Ledo estaba perplejo.
—Estas criaturas antes le tenían un miedo atroz a El Abismo, y ahora se atreven a acercarse por voluntad propia. ¿Quién les ha dado el valor?—
Volvió a mirar al gran oso. —¿Qué han ido a hacer allí?—
El gran oso soltó un rugido, y Ledo frunció los labios.
—¿Eres tonto o qué? ¿No lo sabes?—
Gran oso: ...
—Entonces, ¿por qué no fuiste tú? —preguntó Ledo de nuevo.
El gran oso emitió un sonido, y Ledo frunció los labios.
—¿No te atreviste a ir? ¿Por qué no te atreviste? ¿A qué le tienes miedo?—
El gran oso temblaba mientras emitía sonidos. Ledo frunció el ceño.
—¿Que podrías morir? ¿Por qué morirías?—
El gran oso volvió a emitir un sonido.
—¿Crees que allí hay peligro y podrías morir? ¿Tienes alguna prueba? —dijo Ledo.
El gran oso emitió otro sonido. Ledo hizo una mueca.
—Vaya, eres un inútil. Pero los tontos tienen suerte de tontos. ¡Quizás el no arriesgarte te salve la vida! Anda, llévame un trecho. Tengo que ir a reunirme con mis papás cuanto antes.—
El gran oso sacudió la cabeza mientras emitía sonidos. Ledo lo amenazó.
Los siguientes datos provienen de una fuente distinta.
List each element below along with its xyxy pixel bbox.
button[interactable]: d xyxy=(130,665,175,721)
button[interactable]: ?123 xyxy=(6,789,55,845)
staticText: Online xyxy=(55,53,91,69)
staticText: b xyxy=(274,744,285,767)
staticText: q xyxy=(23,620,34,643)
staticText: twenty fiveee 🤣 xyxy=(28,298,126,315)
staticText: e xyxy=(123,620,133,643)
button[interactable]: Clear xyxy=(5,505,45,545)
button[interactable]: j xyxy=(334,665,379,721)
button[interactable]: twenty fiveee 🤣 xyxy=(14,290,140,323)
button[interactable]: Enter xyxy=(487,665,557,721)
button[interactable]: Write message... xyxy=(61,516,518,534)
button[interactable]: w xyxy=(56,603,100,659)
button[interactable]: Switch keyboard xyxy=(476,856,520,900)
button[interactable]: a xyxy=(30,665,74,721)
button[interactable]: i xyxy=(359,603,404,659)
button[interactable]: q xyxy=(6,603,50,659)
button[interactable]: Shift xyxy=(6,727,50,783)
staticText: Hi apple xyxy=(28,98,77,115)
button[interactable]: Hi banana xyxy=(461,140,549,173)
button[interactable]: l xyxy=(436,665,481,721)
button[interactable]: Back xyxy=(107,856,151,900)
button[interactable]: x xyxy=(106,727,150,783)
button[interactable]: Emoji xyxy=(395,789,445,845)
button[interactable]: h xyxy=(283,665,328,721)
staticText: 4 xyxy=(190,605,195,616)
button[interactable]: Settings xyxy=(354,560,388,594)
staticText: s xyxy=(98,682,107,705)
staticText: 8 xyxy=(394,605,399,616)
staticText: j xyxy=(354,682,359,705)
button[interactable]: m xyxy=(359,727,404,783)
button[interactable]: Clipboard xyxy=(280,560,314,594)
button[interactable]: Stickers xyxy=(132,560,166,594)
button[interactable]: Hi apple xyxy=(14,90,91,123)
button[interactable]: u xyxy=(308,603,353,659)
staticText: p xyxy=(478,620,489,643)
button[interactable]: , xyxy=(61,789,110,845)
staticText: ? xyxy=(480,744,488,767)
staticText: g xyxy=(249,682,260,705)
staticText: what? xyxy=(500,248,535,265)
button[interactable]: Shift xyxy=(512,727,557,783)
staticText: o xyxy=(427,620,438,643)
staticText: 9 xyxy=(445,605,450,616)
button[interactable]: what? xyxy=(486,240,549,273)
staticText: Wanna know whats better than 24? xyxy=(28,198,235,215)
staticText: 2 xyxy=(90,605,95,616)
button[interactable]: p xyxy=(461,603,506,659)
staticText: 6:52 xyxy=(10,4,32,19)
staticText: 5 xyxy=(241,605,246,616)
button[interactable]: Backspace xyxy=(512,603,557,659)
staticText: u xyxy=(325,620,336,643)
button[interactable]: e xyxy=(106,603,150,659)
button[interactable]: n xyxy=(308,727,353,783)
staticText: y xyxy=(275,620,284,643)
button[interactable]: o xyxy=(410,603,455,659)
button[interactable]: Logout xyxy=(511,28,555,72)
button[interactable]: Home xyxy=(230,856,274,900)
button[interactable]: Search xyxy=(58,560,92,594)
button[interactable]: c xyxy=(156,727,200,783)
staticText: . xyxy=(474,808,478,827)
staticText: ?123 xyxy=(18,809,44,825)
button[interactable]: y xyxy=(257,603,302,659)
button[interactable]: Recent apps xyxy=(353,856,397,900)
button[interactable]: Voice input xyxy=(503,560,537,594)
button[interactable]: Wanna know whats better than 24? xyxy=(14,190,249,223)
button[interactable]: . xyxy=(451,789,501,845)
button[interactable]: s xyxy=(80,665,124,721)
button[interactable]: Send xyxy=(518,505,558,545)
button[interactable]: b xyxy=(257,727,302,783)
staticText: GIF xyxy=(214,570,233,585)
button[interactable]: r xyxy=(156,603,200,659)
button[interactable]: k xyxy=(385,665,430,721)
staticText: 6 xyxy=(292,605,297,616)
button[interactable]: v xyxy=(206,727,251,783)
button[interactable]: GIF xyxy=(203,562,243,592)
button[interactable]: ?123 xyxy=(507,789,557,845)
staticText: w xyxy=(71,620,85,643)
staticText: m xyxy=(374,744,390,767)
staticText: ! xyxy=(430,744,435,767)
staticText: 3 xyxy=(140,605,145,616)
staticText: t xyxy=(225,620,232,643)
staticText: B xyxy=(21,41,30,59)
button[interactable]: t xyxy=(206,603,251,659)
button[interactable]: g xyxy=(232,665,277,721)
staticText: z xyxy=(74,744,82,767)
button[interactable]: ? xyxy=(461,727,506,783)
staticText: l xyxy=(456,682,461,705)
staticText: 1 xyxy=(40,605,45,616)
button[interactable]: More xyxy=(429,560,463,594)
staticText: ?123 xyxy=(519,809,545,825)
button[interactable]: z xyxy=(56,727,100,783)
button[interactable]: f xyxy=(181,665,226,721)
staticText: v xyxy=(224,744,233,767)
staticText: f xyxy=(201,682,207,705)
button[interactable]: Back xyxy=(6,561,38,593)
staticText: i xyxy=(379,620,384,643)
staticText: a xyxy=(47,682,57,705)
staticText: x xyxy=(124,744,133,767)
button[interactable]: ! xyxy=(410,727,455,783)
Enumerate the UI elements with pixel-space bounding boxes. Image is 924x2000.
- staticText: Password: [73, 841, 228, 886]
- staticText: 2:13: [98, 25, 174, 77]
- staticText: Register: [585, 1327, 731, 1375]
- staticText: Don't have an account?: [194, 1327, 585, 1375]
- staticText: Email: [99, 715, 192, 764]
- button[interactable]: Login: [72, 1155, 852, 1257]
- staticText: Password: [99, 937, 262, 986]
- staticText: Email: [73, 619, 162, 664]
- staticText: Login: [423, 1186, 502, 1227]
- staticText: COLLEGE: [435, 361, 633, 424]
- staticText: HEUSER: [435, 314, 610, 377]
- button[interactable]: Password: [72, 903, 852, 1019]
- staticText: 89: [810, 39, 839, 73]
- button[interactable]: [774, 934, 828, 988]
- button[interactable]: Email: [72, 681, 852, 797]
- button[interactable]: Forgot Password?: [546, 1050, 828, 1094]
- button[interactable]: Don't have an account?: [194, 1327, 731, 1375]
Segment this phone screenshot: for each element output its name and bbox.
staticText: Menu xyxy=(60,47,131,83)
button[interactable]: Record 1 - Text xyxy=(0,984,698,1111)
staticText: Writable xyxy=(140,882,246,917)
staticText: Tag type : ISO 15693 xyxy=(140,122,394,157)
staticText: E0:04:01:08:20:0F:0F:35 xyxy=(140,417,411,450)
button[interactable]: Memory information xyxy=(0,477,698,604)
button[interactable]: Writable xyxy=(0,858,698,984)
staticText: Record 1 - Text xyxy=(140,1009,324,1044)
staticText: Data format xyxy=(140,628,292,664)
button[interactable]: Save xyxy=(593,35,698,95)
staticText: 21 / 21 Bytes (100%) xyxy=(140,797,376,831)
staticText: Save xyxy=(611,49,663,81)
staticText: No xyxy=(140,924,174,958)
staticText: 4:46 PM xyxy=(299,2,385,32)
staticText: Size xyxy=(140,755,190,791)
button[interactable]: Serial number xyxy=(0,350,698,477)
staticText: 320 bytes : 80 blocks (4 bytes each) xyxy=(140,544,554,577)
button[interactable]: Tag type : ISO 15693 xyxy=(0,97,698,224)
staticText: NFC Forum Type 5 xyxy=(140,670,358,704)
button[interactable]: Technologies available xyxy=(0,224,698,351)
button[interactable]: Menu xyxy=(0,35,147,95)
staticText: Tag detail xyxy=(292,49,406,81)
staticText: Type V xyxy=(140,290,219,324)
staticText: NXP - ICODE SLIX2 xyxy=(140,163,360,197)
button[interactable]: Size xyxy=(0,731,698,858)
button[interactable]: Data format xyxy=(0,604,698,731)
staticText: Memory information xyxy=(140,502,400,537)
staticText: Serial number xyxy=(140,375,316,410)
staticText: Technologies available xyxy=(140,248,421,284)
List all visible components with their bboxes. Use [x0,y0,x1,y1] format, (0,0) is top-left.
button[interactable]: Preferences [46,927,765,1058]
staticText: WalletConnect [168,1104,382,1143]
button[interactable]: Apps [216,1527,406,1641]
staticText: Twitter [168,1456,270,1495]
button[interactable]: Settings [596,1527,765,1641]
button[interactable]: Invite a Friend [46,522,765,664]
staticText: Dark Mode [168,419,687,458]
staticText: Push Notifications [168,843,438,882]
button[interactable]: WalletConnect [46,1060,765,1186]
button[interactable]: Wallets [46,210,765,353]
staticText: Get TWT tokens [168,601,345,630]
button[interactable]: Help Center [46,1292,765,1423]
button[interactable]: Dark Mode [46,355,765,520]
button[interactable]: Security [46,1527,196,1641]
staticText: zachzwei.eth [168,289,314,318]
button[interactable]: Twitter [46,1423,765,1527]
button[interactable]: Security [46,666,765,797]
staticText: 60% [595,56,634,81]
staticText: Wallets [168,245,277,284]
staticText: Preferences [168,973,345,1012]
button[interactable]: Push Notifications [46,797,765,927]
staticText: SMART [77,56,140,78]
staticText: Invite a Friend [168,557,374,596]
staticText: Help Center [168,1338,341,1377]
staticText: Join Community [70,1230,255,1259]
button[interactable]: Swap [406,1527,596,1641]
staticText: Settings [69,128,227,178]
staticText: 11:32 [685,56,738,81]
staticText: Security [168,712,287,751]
—Voy a contar hasta tres. Uno, dos...—
Antes de que pudiera seguir, el gran oso se rindió obedientemente...
En el camino, Cano levantaba su cabecita y le sacaba la lengua a Ledo. Estaba preocupado por Pink.
Ledo, con el ceño fruncido, dijo:
—Pink, al igual que ellos, quiere ir hacia El Abismo, pero dice que va a buscar a su familia.—
—No te preocupes demasiado. Este gran oso claramente no está bien de la cabeza, no se puede confiar del todo en lo que dice. ¿Y si en El Abismo hay algún tesoro que los hace más fuertes y por eso todos corren hacia allí en manada?—
—Todavía no conocemos la situación allí dentro, no nos asustemos a nosotros mismos.—
Cano le sacó la lengua de nuevo...
Mientras tanto, en la cabaña de madera.
Cuando el cuarto abuelo confirmó que realmente era Ledo quien venía, ¡sus ojos se abrieron como platos por la sorpresa!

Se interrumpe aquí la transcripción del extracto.